Activity: Among the entries, find the lines with the string "parceria" and report them.
-- Data follows --
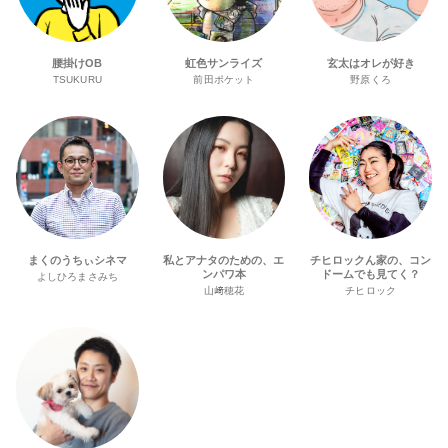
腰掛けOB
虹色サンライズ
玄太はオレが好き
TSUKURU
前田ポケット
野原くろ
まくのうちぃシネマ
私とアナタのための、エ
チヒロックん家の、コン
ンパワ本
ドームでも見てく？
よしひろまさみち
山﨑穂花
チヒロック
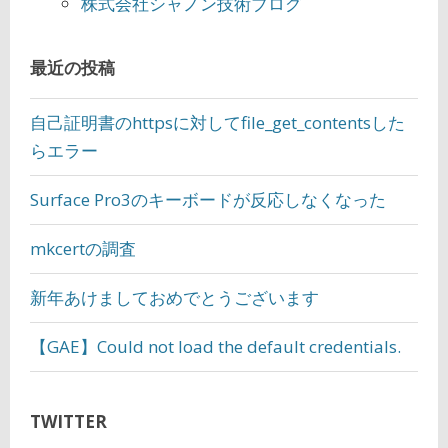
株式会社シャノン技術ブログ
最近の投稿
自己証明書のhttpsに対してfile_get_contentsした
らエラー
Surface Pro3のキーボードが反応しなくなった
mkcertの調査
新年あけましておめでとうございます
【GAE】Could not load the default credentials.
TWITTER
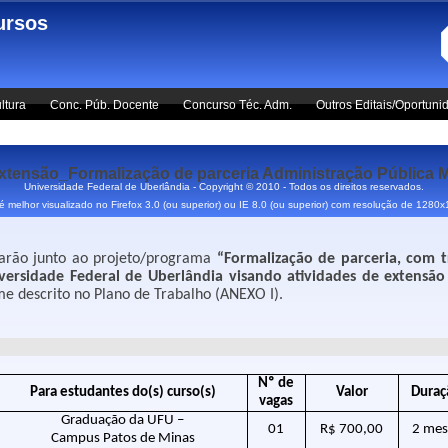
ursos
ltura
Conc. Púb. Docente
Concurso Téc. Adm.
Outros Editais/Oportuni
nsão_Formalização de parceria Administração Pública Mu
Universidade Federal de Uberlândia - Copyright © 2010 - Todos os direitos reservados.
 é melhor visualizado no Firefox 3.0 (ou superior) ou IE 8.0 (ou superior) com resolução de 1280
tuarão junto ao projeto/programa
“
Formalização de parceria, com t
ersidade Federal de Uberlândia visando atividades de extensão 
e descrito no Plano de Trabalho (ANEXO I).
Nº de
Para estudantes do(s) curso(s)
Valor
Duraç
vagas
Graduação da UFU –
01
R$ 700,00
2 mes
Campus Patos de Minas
-- Data concluded --
Response to this exercise:
nsão_Formalização de parceria Administração Pública Mu
Formalização de parceria, com t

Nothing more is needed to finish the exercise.